Announcement

Collapse
No announcement yet.
X
  • Filter
  • Time
  • Show
Clear All
new posts

  • How to include Respective variables from other datasets??

    Hello,

    First of all, let me state that I am quite novice in STATA.

    I am trying to estimate trade potentials by using the Gravity model of International Trade. Model includes trade flows between countries, their GDPs, distance, and more than 0 dummy variables like whether countries were in common colony, share border etc. I have three different datasets, all are from CEPII, for trade flows, for country name in ISO code, and the third one for all other variables.

    The first dataset is as below; (t - time, hs6- HS6 code, i and j - iso numeric codes for importer and exporter, respectively and v is value of export)

    t hs6 i j v
    2013 10600 4 124 1.622
    2013 10600 4 586 36.676
    2013 20110 4 634 2.434
    2013 20130 4 634 30.128
    2013 20319 4 616 3.83633
    2013 20421 4 634 100.953
    2013 30342 4 704 264.611
    2013 30343 4 704 42.3159

    And second looks like as; ( here iso3 and iso2 are ALpha2 and 3 Iso codes, and i is, again, iso numeric code)
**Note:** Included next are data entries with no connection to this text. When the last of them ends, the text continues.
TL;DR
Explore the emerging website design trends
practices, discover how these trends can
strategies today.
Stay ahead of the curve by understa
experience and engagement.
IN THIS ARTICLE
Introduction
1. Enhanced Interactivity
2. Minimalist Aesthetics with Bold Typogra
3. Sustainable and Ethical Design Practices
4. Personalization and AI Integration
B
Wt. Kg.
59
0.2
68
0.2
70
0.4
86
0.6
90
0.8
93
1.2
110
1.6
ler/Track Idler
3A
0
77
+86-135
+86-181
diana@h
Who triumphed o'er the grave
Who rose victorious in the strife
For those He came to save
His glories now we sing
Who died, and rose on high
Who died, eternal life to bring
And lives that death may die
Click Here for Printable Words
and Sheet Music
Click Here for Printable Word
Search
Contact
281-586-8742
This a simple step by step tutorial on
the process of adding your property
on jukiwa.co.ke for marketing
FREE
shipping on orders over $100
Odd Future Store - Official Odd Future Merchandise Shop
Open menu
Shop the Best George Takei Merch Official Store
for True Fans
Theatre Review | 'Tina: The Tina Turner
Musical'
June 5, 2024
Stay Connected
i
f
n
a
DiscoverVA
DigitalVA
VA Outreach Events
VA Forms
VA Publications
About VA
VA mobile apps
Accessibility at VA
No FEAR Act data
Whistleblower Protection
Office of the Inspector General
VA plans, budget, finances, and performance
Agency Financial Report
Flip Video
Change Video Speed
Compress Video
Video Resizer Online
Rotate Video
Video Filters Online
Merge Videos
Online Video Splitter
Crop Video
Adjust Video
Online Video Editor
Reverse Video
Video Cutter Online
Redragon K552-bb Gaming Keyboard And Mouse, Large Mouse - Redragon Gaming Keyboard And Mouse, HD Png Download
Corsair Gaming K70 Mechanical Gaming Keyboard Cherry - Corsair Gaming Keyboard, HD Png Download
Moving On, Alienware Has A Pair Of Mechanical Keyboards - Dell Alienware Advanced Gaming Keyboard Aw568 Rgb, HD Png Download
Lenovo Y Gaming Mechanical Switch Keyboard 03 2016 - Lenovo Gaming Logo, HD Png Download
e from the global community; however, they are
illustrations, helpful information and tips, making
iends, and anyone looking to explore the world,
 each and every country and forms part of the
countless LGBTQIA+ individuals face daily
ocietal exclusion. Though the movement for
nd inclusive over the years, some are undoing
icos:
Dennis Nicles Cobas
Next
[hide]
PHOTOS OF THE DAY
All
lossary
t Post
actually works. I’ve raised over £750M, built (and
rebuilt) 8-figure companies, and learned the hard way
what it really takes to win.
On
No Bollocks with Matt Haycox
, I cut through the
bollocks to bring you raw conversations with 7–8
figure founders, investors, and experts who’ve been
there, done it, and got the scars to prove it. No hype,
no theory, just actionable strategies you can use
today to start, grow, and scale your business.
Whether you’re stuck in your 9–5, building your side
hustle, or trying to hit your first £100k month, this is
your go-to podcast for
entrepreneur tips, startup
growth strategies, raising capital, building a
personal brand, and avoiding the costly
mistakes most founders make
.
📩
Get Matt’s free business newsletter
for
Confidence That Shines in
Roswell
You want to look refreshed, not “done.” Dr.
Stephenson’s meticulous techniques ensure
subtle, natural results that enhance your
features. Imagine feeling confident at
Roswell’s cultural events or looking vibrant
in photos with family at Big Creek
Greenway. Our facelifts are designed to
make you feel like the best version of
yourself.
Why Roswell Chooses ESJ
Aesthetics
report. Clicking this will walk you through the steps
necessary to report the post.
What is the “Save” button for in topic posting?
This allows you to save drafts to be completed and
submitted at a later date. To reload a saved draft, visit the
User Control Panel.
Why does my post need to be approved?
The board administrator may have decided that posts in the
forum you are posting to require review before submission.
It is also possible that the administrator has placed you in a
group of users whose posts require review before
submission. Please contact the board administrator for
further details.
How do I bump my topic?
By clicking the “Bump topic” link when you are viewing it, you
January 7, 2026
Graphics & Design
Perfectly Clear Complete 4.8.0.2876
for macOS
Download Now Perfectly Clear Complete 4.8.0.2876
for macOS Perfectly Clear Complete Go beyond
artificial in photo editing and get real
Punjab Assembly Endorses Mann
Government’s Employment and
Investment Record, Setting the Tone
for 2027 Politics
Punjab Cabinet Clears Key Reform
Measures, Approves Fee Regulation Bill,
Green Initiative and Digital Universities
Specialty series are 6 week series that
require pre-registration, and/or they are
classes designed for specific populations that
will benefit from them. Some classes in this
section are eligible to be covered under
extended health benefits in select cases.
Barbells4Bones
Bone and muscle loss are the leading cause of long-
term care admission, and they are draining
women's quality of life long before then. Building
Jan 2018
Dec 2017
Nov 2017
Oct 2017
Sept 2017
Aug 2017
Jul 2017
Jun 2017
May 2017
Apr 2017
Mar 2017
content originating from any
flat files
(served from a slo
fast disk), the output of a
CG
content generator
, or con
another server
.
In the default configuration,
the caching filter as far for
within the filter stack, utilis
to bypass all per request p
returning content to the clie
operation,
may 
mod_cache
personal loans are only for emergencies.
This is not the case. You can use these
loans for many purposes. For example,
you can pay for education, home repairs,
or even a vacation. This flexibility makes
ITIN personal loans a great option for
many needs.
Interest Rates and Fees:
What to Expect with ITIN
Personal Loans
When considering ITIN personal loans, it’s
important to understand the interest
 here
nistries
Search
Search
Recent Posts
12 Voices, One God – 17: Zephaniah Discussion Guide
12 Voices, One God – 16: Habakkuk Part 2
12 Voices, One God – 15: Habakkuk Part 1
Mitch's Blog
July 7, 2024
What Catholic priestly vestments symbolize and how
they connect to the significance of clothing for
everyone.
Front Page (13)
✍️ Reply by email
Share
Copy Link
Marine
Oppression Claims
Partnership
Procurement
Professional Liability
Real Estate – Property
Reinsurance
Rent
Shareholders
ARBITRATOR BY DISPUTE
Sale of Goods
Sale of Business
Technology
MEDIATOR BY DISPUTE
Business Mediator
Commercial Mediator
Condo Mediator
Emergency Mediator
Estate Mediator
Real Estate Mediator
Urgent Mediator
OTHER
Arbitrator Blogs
    iso3 iso2 name_english i
    AFG AF Afghanistan 4
    ALB AL Albania 8
    DZA DZ Algeria 12
    ASM AS American Samoa 16
    AND AD Andorra 20
    AGO AO Angola 24
    ATG AG Antigua and Barbuda 28
    And the third dataset is as ( you may guess the variables, hopefully)

    iso3_o iso3_d year contig comlang_off comlang_comcol col45 distw pop_o gdp_o gdpcap_o iso2_o
    ABW AFG 1991 0 0 0 0 0 13168.22 872.067 AW
    ABW AFG 1992 0 0 0 0 0 13168.22 958.6592 AW
    ABW AFG 1993 0 0 0 0 0 13168.22 1083.24 AW
    ABW AFG 1994 0 0 0 0 0 13168.22 1245.81 AW
    ABW AFG 1995 0 0 0 0 0 13168.22 1320.67 AW
    ABW AFG 1996 0 0 0 0 0 13168.22 1379.888 AW
    ABW AFG 1997 0 0 0 0 0 13168.22 1531.844 AW


    The above dataset has 38 variables and about 3 mln observation. Some of the variables and majority of the observations here are not in my interest and I will not include them in my model.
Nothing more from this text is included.